▶ [EXERCISE AIM]:
Print the entries exactly; no image belongs in the copy.
[Start of section]
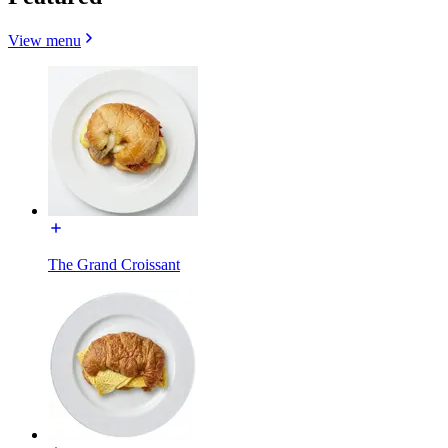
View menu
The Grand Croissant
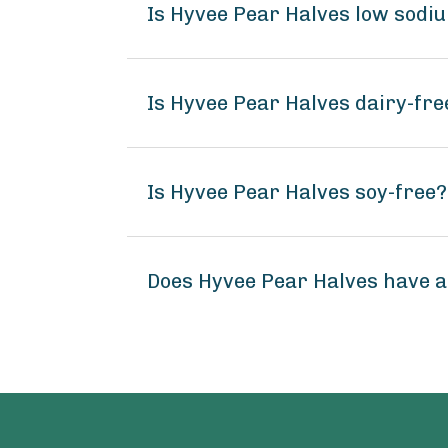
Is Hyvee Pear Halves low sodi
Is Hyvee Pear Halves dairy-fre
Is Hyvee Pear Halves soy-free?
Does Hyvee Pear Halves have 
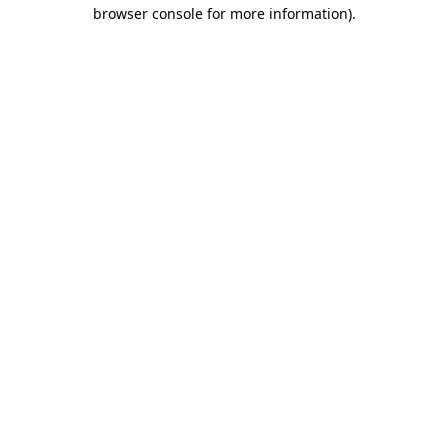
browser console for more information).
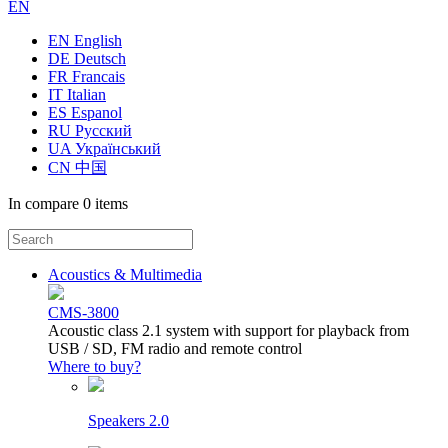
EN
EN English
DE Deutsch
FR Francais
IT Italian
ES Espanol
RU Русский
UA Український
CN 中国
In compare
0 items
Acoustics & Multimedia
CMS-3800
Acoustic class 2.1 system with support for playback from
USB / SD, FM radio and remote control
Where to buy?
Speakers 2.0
[End of section]
▶ [ANSWER TO THIS TASK]:
View menu
The Grand Croissant
Is Hyvee Pear Halves low sodi
Is Hyvee Pear Halves dairy-fre
Is Hyvee Pear Halves soy-free?
Does Hyvee Pear Halves have 
browser console for more information).
EN
EN English
DE Deutsch
FR Francais
IT Italian
ES Espanol
RU Русский
UA Український
CN 中国
In compare
0 items
Acoustics & Multimedia
CMS-3800
Acoustic class 2.1 system with support for playback from
USB / SD, FM radio and remote control
Where to buy?
Speakers 2.0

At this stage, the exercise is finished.